As long as human beings humiliate other human beings, as long as there is injustice in the world and oppression festers, every day isashura and every land is Karbala. That is the message of Muharram, the first month in the Islamic calendar.

Ashura is the 10th day of Muharram. This year ashura falls on 12 October when it will once again be remembered how ruthlessly Imam Husain, the grandson of Muhammad, the Prophet of Islam was murdered in the 7th century at Karbala, in modern day Iraq. Husain, 54 had led a caravan of 72 family members and companions, including women and children to join friends in Kufa who were struggling against Yazid, a tyrant ruler of the time.

On the way through the desert, the army of Yazid attacked Husain's family and friends. Before killing most of them and beheading Husain, the waters of the Euphrates River were turned off and many in the caravan died of thirst.

After the massacre, Yazid's minions had marched the surviving members of Husain's family members from Karbala to Kufa and finally to a prison in Damascus.

Zainab, the sister of Husain, was beside herself with grief to see her brother’s head laid out at the foot of Yazid's throne in Damascus. Her unkempt hair had turned grey and her back doubled up into a bow at the sight.

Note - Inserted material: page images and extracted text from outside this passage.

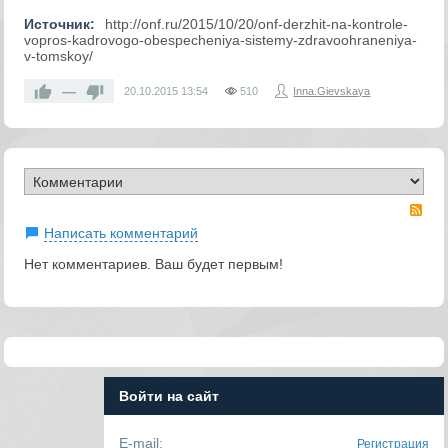
Источник:
http://onf.ru/2015/10/20/onf-derzhit-na-kontrole-
vopros-kadrovogo-obespecheniya-sistemy-zdravoohraneniya-
v-tomskoy/
—
20.10.2015
13:54
510
Inna.Gievskaya
RS
Написать комментарий
Нет комментариев. Ваш будет первым!
Войти на сайт
E-mail:
Регистрация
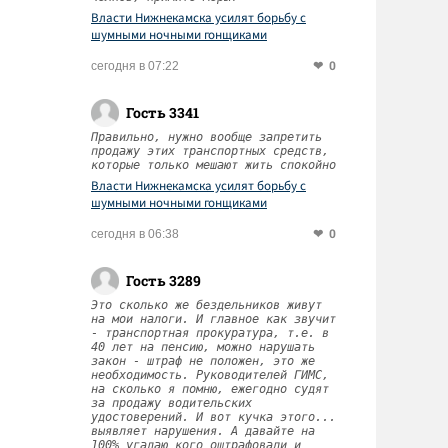
Власти Нижнекамска усилят борьбу с
шумными ночными гонщиками
0
сегодня в 07:22
Гость 3341
Правильно, нужно вообще запретить
продажу этих транспортных средств,
которые только мешают жить спокойно
Власти Нижнекамска усилят борьбу с
шумными ночными гонщиками
0
сегодня в 06:38
Гость 3289
Это сколько же бездельников живут
на мои налоги. И главное как звучит
- транспортная прокуратура, т.е. в
40 лет на пенсию, можно нарушать
закон - штраф не положен, это же
необходимость. Руководителей ГИМС,
на сколько я помню, ежегодно судят
за продажу водительских
удостоверений. И вот кучка этого...
выявляет нарушения. А давайте на
100% угадаю кого оштрафовали и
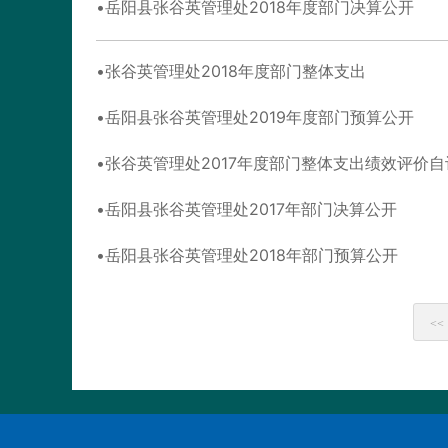
岳阳县张谷英管理处2018年度部门决算公开
张谷英管理处2018年度部门整体支出
岳阳县张谷英管理处2019年度部门预算公开
张谷英管理处2017年度部门整体支出绩效评价
岳阳县张谷英管理处2017年部门决算公开
岳阳县张谷英管理处2018年部门预算公开
<<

In silence she had mourned:

My brother, how can I bring you back again?

Whom do I tell about my pain?

My world is changed beyond belief.

It is impossible to breathe in this house of grief.

The image of the mourning Zainab has been kept alive by poets and writers whose work continues to praise her as a woman who was defeated, but not destroyed. Zainab is portrayed in literature and in sacred texts as a woman who had endured intense suffering but remained defiant as she held her head high and looked Yazid in the eye.

“Is this justice? Oh son of freed slaves! You provide your women and slave-girls with cover but hold the daughters of Muhammad prisoner and insult them by mocking their modesty, by exposing their face to the enemy in one city then in another?

Oh Yazid! Do you think that by taking us prisoner and parading us in public all over Arabia you can humiliate us in the sight of Allah, and earn respect for yourself?” goes the narrative to this day.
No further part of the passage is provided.